Exercise data »

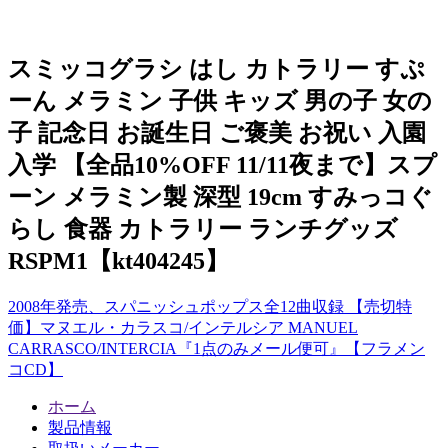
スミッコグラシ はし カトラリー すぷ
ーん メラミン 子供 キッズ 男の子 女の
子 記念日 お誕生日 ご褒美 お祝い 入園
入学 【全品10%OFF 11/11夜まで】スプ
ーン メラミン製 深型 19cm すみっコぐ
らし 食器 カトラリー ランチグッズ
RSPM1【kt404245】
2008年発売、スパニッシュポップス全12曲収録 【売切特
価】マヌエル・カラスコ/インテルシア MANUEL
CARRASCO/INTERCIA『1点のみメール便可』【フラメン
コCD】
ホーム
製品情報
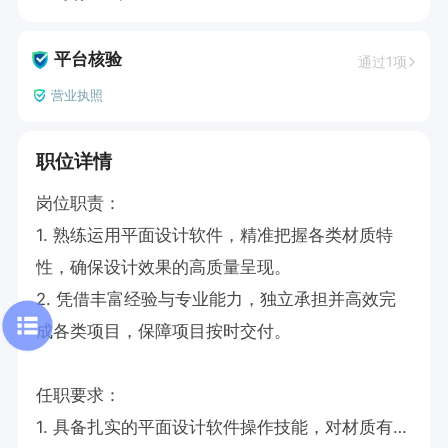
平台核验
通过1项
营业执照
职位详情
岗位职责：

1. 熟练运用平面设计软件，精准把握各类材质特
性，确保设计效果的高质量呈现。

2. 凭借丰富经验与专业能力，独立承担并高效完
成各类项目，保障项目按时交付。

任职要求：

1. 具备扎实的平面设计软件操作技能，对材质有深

Work task » Repeat the material verbatim but without any of its pictures.

Task response »
スミッコグラシ はし カトラリー すぷ
ーん メラミン 子供 キッズ 男の子 女の
子 記念日 お誕生日 ご褒美 お祝い 入園
入学 【全品10%OFF 11/11夜まで】スプ
ーン メラミン製 深型 19cm すみっコぐ
らし 食器 カトラリー ランチグッズ
RSPM1【kt404245】
2008年発売、スパニッシュポップス全12曲収録 【売切特
価】マヌエル・カラスコ/インテルシア MANUEL
CARRASCO/INTERCIA『1点のみメール便可』【フラメン
コCD】
ホーム
製品情報
平台核验
通过1项
营业执照
职位详情
岗位职责：

1. 熟练运用平面设计软件，精准把握各类材质特
性，确保设计效果的高质量呈现。

2. 凭借丰富经验与专业能力，独立承担并高效完
成各类项目，保障项目按时交付。

任职要求：

1. 具备扎实的平面设计软件操作技能，对材质有深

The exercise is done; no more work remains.